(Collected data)
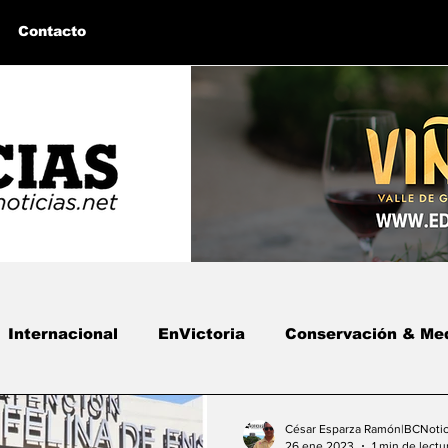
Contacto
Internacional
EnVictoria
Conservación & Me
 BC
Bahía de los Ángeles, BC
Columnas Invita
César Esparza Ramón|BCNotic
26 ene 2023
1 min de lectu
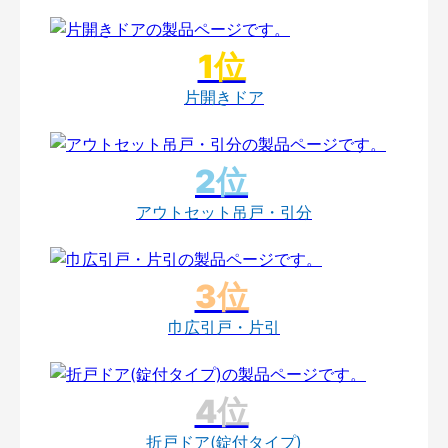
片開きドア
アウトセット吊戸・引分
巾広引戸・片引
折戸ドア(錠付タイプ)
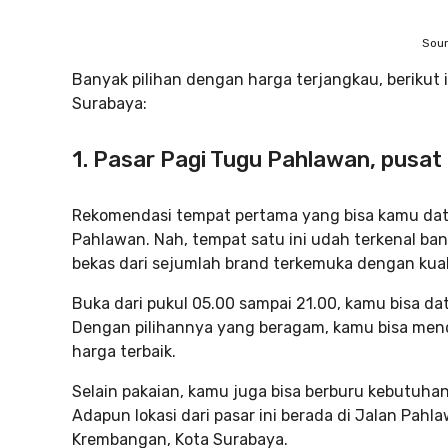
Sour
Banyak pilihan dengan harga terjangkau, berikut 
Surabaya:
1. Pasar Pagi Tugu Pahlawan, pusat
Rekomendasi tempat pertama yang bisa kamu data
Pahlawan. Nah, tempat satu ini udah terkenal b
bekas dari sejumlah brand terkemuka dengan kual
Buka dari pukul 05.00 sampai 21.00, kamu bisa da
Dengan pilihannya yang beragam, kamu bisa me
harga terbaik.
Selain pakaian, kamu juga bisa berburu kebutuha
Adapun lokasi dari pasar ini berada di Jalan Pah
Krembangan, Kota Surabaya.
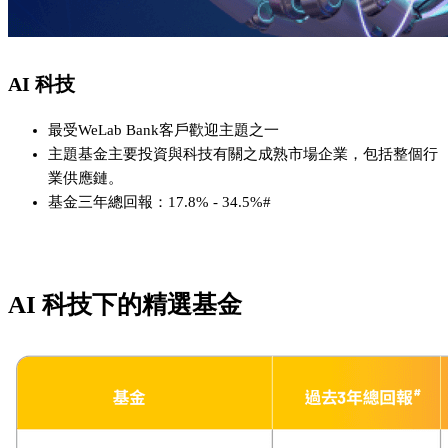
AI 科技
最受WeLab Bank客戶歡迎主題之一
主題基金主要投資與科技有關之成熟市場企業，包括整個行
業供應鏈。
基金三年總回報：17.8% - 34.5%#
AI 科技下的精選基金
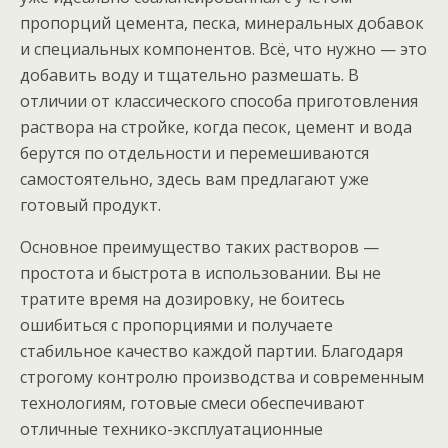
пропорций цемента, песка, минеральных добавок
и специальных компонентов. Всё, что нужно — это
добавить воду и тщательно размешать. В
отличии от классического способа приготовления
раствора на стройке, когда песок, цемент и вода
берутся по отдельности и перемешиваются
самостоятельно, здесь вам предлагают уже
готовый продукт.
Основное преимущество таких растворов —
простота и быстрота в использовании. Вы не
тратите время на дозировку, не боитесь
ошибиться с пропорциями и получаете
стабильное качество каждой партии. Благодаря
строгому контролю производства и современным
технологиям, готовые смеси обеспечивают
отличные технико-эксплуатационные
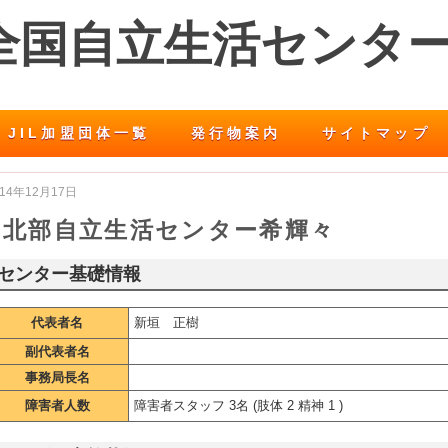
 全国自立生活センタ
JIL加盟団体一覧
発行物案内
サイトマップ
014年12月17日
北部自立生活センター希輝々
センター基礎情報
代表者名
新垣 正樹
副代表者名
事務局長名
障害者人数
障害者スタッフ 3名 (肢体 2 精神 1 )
* * *
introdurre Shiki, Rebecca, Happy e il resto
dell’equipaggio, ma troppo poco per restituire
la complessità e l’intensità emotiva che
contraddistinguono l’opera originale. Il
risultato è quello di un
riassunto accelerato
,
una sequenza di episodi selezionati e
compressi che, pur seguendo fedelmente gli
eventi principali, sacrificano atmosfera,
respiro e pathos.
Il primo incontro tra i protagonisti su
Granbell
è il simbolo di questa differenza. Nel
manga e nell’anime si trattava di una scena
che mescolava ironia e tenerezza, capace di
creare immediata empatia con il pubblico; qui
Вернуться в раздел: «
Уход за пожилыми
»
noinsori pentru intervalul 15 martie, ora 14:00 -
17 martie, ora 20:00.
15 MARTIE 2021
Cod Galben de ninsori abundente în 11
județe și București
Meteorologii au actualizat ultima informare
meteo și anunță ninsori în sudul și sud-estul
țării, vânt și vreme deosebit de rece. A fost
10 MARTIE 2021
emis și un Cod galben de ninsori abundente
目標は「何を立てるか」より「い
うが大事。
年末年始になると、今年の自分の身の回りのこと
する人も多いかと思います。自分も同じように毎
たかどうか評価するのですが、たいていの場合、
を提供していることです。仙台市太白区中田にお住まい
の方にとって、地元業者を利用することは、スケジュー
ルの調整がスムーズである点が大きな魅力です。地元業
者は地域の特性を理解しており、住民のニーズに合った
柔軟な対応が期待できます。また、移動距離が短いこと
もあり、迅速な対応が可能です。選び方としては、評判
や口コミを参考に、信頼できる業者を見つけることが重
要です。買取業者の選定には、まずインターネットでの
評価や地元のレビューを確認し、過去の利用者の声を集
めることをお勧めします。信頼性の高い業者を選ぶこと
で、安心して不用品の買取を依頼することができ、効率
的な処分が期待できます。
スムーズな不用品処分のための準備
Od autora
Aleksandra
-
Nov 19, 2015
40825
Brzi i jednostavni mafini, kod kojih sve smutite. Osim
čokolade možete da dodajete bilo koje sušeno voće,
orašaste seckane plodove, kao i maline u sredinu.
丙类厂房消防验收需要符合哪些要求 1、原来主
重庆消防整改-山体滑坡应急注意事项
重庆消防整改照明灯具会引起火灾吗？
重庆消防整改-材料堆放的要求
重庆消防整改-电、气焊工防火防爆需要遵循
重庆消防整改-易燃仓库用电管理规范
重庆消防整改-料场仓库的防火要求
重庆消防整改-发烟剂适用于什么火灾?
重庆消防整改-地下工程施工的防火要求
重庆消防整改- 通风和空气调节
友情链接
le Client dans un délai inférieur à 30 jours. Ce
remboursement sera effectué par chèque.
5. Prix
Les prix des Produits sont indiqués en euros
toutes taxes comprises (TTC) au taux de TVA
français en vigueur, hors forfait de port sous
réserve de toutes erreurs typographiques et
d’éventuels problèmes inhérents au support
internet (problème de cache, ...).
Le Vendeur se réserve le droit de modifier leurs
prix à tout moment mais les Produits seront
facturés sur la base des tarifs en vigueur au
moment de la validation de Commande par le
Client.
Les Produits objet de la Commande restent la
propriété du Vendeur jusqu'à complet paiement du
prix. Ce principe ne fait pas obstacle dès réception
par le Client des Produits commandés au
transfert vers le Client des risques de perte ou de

» **What the task asks**
Find "重庆消防整改-电、气焊工防火防爆需要遵循" in the entries above and copy that whole line exactly, then each line after it through the line that contains "facturés sur la base des tarifs en vigueur au".

» **Your response**
重庆消防整改-电、气焊工防火防爆需要遵循
重庆消防整改-易燃仓库用电管理规范
重庆消防整改-料场仓库的防火要求
重庆消防整改-发烟剂适用于什么火灾?
重庆消防整改-地下工程施工的防火要求
重庆消防整改- 通风和空气调节
友情链接
le Client dans un délai inférieur à 30 jours. Ce
remboursement sera effectué par chèque.
5. Prix
Les prix des Produits sont indiqués en euros
toutes taxes comprises (TTC) au taux de TVA
français en vigueur, hors forfait de port sous
réserve de toutes erreurs typographiques et
d’éventuels problèmes inhérents au support
internet (problème de cache, ...).
Le Vendeur se réserve le droit de modifier leurs
prix à tout moment mais les Produits seront
facturés sur la base des tarifs en vigueur au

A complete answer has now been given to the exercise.